Tomas reacciona con una altísima confesión de fe, como
ninguno antes que él: “¡Señor mío y Dios mío!” (Jn 20,28). Tomás se demoró más que todos los demás para
llegar a la fe, pero cuando llegó los sobrepasó a todos. Cuando dice “Señor
mío”, Tomás está reconociendo que con su resurrección Jesús ha mostrado que es
verdadero Dios, ya que “Señor” es la forma como la Biblia griega lee el nombre
de “Yahveh”. Por tanto Jesús es Dios así como Dios Padre: con la resurrección
Él ha entrado en la posesión de la gloria divina, la gloria que tenía en el
Padre antes de la creación del mundo (Jn 17,5.24). Cuando dice “Mío”, Tomás se
somete a su voluntad y se abre a la acción de su mano poderosa.
Esta relación con Jesús, basada en su Señorío, tiene validez
porque Jesús es Dios. Por eso lo acepta como “¡Mi Dios!”. Tomás reconoce a Jesús como el mismo Dios en
persona que se acerca a cada hombre en su realidad histórica para salvarlo
dándole vida en abundancia. Para Tomás,
todo lo que Jesús obra como Señor, en realidad es lo que Dios obra. En el
corazón del discípulo incrédulo se enciende entonces la llama de una fe
profunda que supera la de los demás. Tomás comprende que al resucitar de entre
los muertos, el Maestro ha demostrado de forma clara y convincente que Él es el
Señor Dios, como Yahvéh, soberano de la vida y de la muerte.

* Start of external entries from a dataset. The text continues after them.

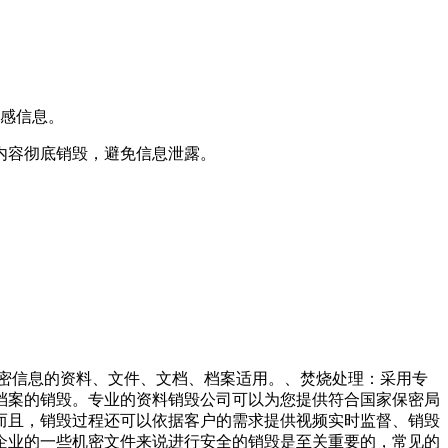
敏感信息。
内容彻底销毁，避免信息泄露。
涉密信息的资料、文件、文档、档案适用。、焚烧处理：采用专
档案的销毁。专业的资料销毁公司可以为您提供符合国家保密局
而且，销毁过程还可以依据客户的需求提供视频实时监督、销毁
企业的一些机密文件来说进行安全的销毁是至关重要的，常见的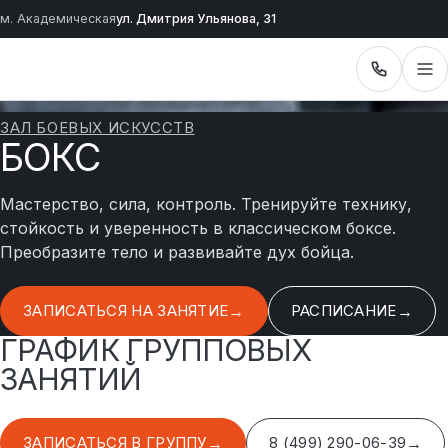
м. Академическая
ул. Дмитрия Ульянова, 31
ЗАЛ БОЕВЫХ ИСКУССТВ
БОКС
Мастерство, сила, контроль. Тренируйте технику,
стойкость и уверенность в классическом боксе.
Преобразите тело и развивайте дух бойца.
ЗАПИСАТЬСЯ НА ЗАНЯТИЕ
РАСПИСАНИЕ
ГРАФИК ГРУППОВЫХ
ЗАНЯТИЙ
ЗАПИСАТЬСЯ В ГРУППУ
8 (499) 290-06-39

3. El evangelio como signo permanente que invita a la fe
pascual (Jn 20,30-31). La voz pasa de Jesús a la del evangelista Juan quien
dialoga directamente con nosotros. Si leemos estos versículos en conexión con
Jn 20,29, notaremos enseguida la continuidad. Jesús pronunció la
bienaventuranza del “creer”, pero no dejó claro con base en qué se daría este
“creer”. Ahora Juan nos dice que el
“creer” está basado en el “testimonio pascual”, y dicho testimonio llega a
nosotros por medio del evangelio escrito y por la predicación de la Iglesia que
le da viva voz y la actualiza. Los signos “escritos” (Jn 20,30-31) hacen
referencia al itinerario de la fe propio del evangelio de Juan: sus siete
signos reveladores transversales, las tres pascuas de Jesús y sobre todo el
relato de la Pasión-gloriosa del Maestro. Por esta razón termina diciendo que
redactó su evangelio precisamente con este fin: que los lectores de su libro
crean que Jesús es el Mesías y el Hijo de Dios (Jn 20,30-31). La fe en el mesianismo divino de Jesús se
alimenta de la meditación de los signos realizados por el Señor, entre los
cuales el más estrepitoso consiste en su resurrección de entre los muertos al
tercer día (Jn 2,18), precisamente allí donde nos comunicó su misma vida.